The story line appeals: Jackbooted Republican henchman storms in from Sacramento and busts our Florence Nightingale of medicinal marijuana. In response, local liberal politicos shake their fists and thumb their noses.
But it is time to clear away the smoke.
True, government anti-drug policies are a joke. Legalization of pot, at the very least for the sick and dying, is long overdue. Moreover, Attorney General Dan Lungren's exploits, suspiciously falling on the eve of the GOP convention in San Diego, needlessly hurt AIDS and cancer patients.
But ultimate responsibility for the shuttering of the only storefront in town where suffering people could buy marijuana to counter AIDS wasting syndrome and the pain associated with chemotherapy belongs with one person: Dennis Peron, founder of the Cannabis Buyers' Club (CBC). Peron is the adult equivalent of the boneheaded kid who fires up butts outside of the school smoking lounge, ruining the privilege for everybody else. In fact, Peron is much, much worse.
The sworn statements of 17 agents reveal Peron as closer to street dealer than therapist. In the months since the club opened, Peron had built a pot distribution operation that took in tens of thousands of dollars weekly -- selling to people who never had to prove a medical need.
Consider the experience of undercover state Bureau of Narcotic Enforcement agent James Kerrigan.

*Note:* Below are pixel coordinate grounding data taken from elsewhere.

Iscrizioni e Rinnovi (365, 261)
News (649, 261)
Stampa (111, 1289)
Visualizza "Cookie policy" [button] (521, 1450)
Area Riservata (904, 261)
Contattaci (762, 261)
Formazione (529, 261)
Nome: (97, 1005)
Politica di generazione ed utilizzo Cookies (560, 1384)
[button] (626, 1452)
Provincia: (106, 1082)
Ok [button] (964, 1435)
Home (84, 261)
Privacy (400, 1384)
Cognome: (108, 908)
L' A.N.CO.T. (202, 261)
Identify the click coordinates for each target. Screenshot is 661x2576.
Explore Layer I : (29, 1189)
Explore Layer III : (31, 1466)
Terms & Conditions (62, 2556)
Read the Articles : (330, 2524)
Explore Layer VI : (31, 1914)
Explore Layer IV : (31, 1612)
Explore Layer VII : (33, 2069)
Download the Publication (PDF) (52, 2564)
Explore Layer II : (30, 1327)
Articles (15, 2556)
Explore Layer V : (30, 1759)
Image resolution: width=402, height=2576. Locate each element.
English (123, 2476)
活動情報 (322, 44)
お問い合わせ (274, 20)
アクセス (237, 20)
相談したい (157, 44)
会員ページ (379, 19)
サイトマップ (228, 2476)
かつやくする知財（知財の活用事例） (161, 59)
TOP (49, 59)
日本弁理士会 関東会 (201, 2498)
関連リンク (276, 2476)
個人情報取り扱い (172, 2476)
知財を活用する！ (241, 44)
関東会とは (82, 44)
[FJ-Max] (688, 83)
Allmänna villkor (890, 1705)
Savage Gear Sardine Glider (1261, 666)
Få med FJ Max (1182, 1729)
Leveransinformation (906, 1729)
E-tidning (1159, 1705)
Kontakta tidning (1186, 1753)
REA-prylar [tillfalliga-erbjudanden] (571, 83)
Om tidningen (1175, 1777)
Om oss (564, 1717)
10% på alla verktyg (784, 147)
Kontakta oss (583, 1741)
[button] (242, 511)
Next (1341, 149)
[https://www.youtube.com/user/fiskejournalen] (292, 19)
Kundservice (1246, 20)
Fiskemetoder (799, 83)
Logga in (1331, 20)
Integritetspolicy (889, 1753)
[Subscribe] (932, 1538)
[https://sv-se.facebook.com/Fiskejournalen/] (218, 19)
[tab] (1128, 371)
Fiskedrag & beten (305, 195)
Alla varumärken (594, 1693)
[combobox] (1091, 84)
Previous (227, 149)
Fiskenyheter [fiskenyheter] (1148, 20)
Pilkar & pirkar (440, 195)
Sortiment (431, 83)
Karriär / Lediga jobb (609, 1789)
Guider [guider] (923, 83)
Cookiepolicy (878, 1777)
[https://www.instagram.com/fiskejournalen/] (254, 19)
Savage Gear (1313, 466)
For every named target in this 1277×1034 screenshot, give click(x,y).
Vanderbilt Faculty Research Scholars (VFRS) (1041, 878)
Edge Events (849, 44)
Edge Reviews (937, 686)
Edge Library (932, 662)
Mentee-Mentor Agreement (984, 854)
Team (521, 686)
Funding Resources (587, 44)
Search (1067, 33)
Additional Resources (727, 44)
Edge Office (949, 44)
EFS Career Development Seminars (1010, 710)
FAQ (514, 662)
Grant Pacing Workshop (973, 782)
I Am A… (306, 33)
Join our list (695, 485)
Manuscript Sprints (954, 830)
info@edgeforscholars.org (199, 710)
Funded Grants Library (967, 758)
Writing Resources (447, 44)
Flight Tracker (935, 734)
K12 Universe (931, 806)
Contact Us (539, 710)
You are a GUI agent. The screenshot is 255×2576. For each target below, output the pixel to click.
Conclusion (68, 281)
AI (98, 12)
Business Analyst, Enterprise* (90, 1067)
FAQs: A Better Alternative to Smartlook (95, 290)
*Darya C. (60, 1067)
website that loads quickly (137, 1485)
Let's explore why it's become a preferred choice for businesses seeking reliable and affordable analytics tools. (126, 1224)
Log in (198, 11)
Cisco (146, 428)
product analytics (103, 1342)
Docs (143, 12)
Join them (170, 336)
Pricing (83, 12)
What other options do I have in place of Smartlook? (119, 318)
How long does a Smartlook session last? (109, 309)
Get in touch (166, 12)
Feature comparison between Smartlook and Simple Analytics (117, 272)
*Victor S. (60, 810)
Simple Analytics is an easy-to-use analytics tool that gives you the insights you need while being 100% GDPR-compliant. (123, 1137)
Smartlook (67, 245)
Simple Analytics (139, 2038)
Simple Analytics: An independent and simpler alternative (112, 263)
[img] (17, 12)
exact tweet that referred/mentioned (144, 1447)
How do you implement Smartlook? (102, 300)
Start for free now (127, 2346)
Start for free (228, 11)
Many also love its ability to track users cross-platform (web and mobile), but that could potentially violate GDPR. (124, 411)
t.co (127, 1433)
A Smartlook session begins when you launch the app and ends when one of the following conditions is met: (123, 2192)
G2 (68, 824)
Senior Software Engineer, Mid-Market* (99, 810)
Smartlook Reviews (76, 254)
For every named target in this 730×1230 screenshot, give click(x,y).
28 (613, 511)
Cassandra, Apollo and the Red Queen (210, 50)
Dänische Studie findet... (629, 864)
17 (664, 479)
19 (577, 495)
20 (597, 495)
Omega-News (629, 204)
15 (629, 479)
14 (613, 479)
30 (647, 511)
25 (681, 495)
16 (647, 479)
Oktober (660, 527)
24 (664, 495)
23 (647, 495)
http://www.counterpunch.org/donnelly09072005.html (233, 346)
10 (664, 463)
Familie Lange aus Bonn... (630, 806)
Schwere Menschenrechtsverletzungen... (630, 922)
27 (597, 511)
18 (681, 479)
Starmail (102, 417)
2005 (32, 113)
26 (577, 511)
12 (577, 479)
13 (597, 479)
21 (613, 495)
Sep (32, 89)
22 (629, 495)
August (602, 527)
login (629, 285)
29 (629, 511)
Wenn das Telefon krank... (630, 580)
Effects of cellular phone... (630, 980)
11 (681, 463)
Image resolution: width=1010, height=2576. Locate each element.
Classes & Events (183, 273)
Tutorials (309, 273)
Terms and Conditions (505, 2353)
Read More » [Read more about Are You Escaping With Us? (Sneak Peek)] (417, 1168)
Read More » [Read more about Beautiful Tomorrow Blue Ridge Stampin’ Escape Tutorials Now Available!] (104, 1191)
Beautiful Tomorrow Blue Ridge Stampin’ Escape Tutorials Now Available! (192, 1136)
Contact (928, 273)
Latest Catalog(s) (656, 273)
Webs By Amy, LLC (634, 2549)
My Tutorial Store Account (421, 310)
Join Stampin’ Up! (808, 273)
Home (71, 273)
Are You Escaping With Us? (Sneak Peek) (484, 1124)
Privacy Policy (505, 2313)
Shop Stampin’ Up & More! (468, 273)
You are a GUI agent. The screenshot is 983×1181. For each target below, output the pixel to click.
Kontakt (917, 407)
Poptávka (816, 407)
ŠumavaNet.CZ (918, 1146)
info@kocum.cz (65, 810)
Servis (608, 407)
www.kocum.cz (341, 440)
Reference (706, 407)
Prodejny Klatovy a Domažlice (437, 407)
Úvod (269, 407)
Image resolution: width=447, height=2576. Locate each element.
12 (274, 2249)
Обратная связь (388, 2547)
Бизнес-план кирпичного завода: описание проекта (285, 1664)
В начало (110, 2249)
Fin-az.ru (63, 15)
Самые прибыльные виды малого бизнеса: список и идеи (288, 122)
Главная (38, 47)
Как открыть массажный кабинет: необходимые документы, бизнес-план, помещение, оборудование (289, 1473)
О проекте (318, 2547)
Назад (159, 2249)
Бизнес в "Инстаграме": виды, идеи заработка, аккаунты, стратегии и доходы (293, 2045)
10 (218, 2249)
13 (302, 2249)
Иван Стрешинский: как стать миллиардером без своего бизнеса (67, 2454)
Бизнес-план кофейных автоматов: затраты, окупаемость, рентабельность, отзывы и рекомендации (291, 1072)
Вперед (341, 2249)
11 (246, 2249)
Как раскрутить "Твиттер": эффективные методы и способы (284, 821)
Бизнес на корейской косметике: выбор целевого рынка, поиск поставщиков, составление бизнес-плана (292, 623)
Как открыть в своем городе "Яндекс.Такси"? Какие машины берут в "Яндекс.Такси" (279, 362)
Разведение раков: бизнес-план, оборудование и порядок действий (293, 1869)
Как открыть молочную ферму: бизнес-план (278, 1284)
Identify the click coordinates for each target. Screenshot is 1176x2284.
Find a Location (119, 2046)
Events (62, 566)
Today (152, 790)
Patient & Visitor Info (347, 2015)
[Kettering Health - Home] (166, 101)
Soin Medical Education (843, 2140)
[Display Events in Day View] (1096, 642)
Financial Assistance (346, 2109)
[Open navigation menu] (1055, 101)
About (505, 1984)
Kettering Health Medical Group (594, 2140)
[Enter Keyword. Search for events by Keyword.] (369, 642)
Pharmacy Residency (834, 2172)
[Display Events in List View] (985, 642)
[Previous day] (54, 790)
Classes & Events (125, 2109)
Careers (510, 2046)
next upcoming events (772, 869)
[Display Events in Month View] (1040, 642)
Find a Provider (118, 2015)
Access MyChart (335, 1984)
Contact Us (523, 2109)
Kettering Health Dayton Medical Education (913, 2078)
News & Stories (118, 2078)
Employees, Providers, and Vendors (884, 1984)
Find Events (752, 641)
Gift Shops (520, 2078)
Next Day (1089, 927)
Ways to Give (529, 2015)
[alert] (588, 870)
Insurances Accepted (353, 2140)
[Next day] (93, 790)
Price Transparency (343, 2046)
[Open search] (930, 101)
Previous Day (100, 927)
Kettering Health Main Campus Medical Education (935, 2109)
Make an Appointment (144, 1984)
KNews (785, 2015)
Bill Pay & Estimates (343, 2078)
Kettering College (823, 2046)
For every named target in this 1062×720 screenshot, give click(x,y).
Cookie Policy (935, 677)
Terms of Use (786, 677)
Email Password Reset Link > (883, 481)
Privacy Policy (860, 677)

Within a one-week span, Kerrigan joined the club without valid documentation of an ailment; received a membership card and two guest passes; and made six separate purchases, dropping hundreds of dollars for herb.
Later, on July 6, Kerrigan, wearing a wire, made a big score. Introduced to Peron at the CBC after telling a clerk that he had $3,000, Kerrigan related the following exchange in his affidavit.
"What do you need, dude?" Peron asks.
"Mexican, as much as I can," says Kerrigan.
"I can sell you 1 pound, is that what you want?" Peron asks. "I can sell it to you for nine."
After Kerrigan handed over $900 in marked bills, Peron reached under a couch and produced the 16-ounce bundle of herb. Which is just the kind of activity that had agents drawing a bead on the operation. On July 8, for instance, between 4:40 and 7 p.m., no fewer than 525 people streamed through the CBC's doors. And the agents watched as the club became a lure to a heavier brand of criminal (a strong-arm robbery went down at the club in June, resulting in the loss of 50 pounds of dope), and a health danger to children, who were allowed to accompany adults to the emporium's smoky lair.
One consequence was readily apparent on the streets of S.F.; city cops began busting dealers only to discover that Dennis Peron was their supplier. One dealer told Officer Kurt Bruneman that he sold CBC weed to support his gram-a-day smack habit.
All of which made Peron, who had complained as far back as April about police surveillance, an easy target for Lungren.
Before more Peron apologists join any chorus, they should hear from the man himself. "I have to accept responsibility. The club was run a little sloppy," Peron said Aug. 12. "I let my heart run the club instead of my head." He added later, "I apologize to the people of San Francisco. I betrayed their trust."
Nonetheless, he disputed law enforcement agents' rendition, saying they did not include all the facts in their affidavit. He said the 1-pound sale to Kerrigan was unusual: "He presented himself as an HIV-positive guy who lost his lover like me. He was using my pain to get a pound." Peron said the pound was going to start a cannabis club in the Russian River region of Sonoma County.
Peron acknowledged big revenues -- a quarter of a million dollars gross a week. But he insisted the money was poured back into club activities, like a pot giveaway to indigent people on Thursdays, a softball and bowling team, and a 12-step program to help people kick hard drugs and alcohol. As for the armed robbery, Peron said his best explanation is that police carried it out -- that it was a cop who struck somebody with a rifle and made off with the 50 pounds. Finally, he claimed children always were restricted to the nonsmoking first floor of the club.
But Peron's rendition is still a little hazy, and he sees an analogy between his plight and the death of his old friend Harvey Milk, the slain gay leader and S.F. supervisor: "Harvey made himself a target, too."
But responsibility doesn't end with Peron. Blame also rests with law enforcement and city officials, who knew plenty about Peron's activities but let them go on unchecked.
District Attorney Terence Hallinan and Police Chief Fred Lau knew shortly after their swearing-in ceremonies that something was amiss. Federal and state authorities apprised them of the probe. But they were content to merely monitor it passively. Lau loaned at least one S.F. narcotics officer to the effort. Hallinan met once with CBC leaders to advise tightening their operation. But he and Lau otherwise remained happily on the sidelines, allowing higher authorities to do dirty work that they could then disavow.